C'est probablement une des grandes expérimentations art.51 à mettre en place. Elle nécessite une organisation professionnelle totalement innovante et certainement un nouveau mode de financement au "parcours de soin".

La notion de priorisation dans le choix des patients qui nécessitent une télésurveillance médicale en temps réel est complexe. Cela signifie que le système de télésurveillance a la capacité d'identifier précocement la survenue de complications, de repérer les éventuelles pertes de chance dues à des délais d’attente trop longs, de veiller à ce qu’il n’y ait pas de discrimination au sein des populations concernées et dans l’accès aux soins en  régions. Les algorithmes des dispositifs de télésurveillance devront intégrer ce concept de priorisation lorsque la télésurveillance médicale sera organisée à l’échelle d’une large population. Ils seront nourris de données fournies 24h/24 et 7j/7. Ces algorithmes deviendront autonomes dans la décision diagnostique et thérapeutique.
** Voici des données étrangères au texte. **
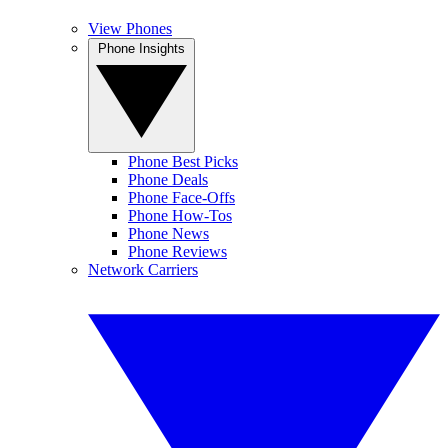
View Phones
Phone Insights
Phone Best Picks
Phone Deals
Phone Face-Offs
Phone How-Tos
Phone News
Phone Reviews
Network Carriers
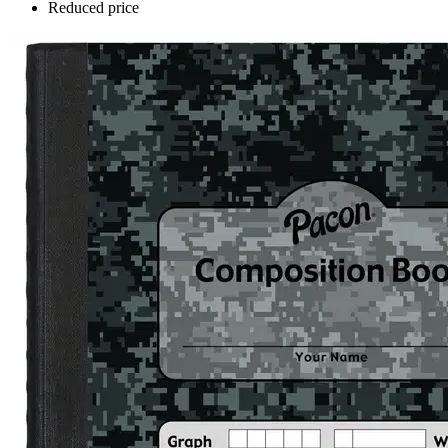
Reduced price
Les solutions numériques relèveront de la catégorie D1 de la HAS.

La priorisation des patients dans une organisation de télésurveillance médicale nécessite pour réussir plusieurs domaines.
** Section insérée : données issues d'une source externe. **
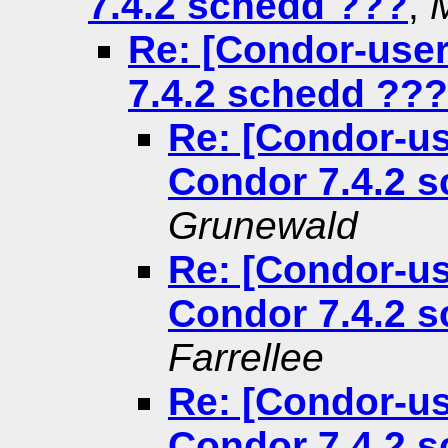
7.4.2 schedd ???
,
Re: [Condor-use
7.4.2 schedd ???
Re: [Condor-us
Condor 7.4.2 
Grunewald
Re: [Condor-us
Condor 7.4.2 
Farrellee
Re: [Condor-us
Condor 7.4.2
Un premier domaine concerne les acteurs de la politique sanitaire à l’échelle nationale et/ou régionale. Ils doivent proposer des allocations de ressources financières qui permettent aux fournisseurs de solutions numériques pour la télésurveillance médicale de répondre à la demande sans cesse croissante avec l'épidémiologie des maladies chroniques.

Un second domaine concerne les professionnels de santé de premier recours (médecins, infirmier (e)s) sur la perception qu’ils ont de la priorisation des patients en fonction de la gravité de la maladie, des bénéfices apportés et du rapport coût-efficacité de leurs interventions. Ils recevront des avis par les algorithmes des solutions qu'ils devront savoir traiter avec humanité au nom du principe de garantie humaine.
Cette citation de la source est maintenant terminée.